Post by GrandMasterTerwynn »

Well, this is sort of all over the place.

In terms of computational power, the ST universe is clear ahead, which was the question, not which one has more artificial life. Because as we saw, your average Data or hell, EMH is far more intelligent and knowledgable than just about any droid we've seen. Can C3PO translates millions of languages? Sure. But that's all he's really good for.
Clearly, the poster in question has never . . . you know, actually seen the damned movies. In the prequels, C3PO is trusted to pilot a starship across galactic distances. In the original trilogy, Han Solo believed (and rightly so,) that C3PO could interface with the Falcon's hyperdrive control computers and diagnose them (the same hyperdrive computers expected to safely deliver a ship to its destination at many, many thousands of times the speed of light. In ROTJ, he works out how to communicate with the Ewoks based purely on extrapolating from similarities to languages he already knows.
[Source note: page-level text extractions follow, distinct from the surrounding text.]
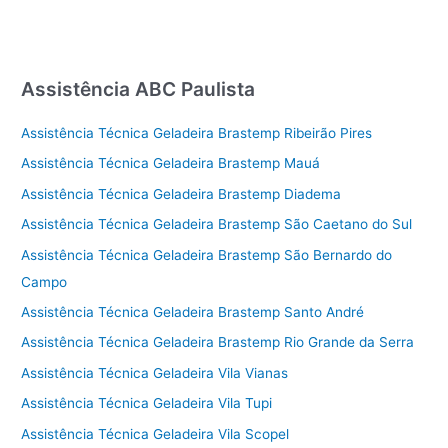
Assistência ABC Paulista
Assistência Técnica Geladeira Brastemp Ribeirão Pires
Assistência Técnica Geladeira Brastemp Mauá
Assistência Técnica Geladeira Brastemp Diadema
Assistência Técnica Geladeira Brastemp São Caetano do Sul
Assistência Técnica Geladeira Brastemp São Bernardo do
Campo
Assistência Técnica Geladeira Brastemp Santo André
Assistência Técnica Geladeira Brastemp Rio Grande da Serra
Assistência Técnica Geladeira Vila Vianas
Assistência Técnica Geladeira Vila Tupi
Assistência Técnica Geladeira Vila Scopel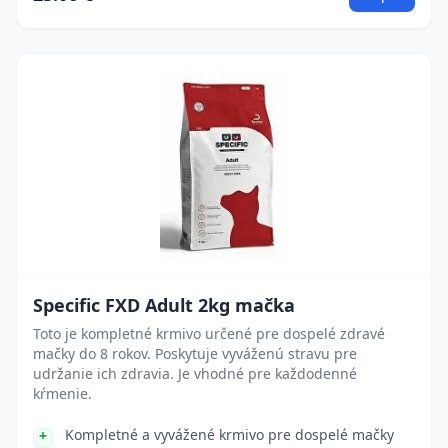
Specific FXD Adult 2kg mačka
Toto je kompletné krmivo určené pre dospelé zdravé
mačky do 8 rokov. Poskytuje vyváženú stravu pre
udržanie ich zdravia. Je vhodné pre každodenné
kŕmenie.
Kompletné a vyvážené krmivo pre dospelé mačky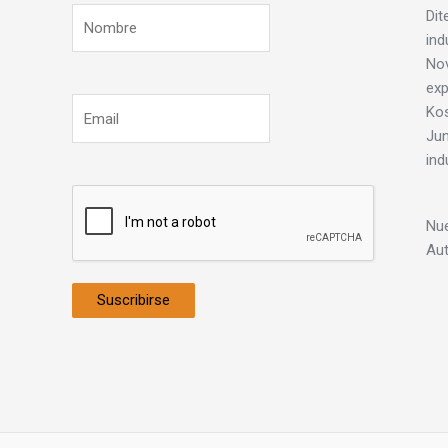
Dit
ind
Nov
exp
Ko
Jun
ind
Nue
Au
Suscribirse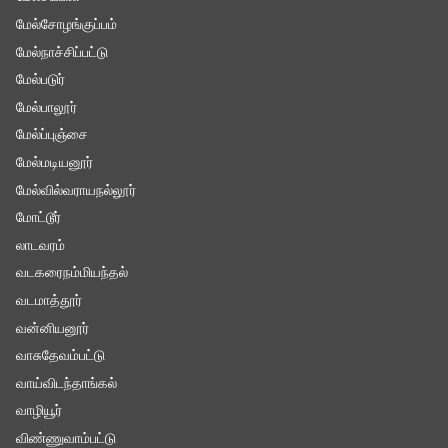
மேல்சோழங்குப்பம்
மேல்நாச்சிப்பட்டு
மேல்படுர்
மேல்பாலூர்
மேல்ப்புஞ்சை
மேல்மடியனூர்
மேல்வில்வராயநல்லூர்
மோட்டூர்
லாடவரம்
வடகரைநம்மியந்தல்
வடமாத்தூர்
வன்னியனூர்
வாசுதேவம்பட்டு
வாய்விடந்தாங்கல்
வாழியூர்
விண்ணுவாம்பட்டு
That is an extremely non-trivial computational feat. It would require the ability to simulate an Ewok's mental state (at least, on a basic level,) to generate communications context appropriate to a species of Stone Age arboreal teddy-bears. It certainly requires the ability to analyze and simulate Ewok vocalization (given that an Ewok, being a short, squat bear-like creature, cannot be assumed to have the same vocal apparatus as, say, Luke Skywalker.)

Which means he has a sense of empathy. And a grasp of what emotions mean. So even though he's not built to be as physically flexible as Data, he could almost certainly tie Data in knots in a computational sense.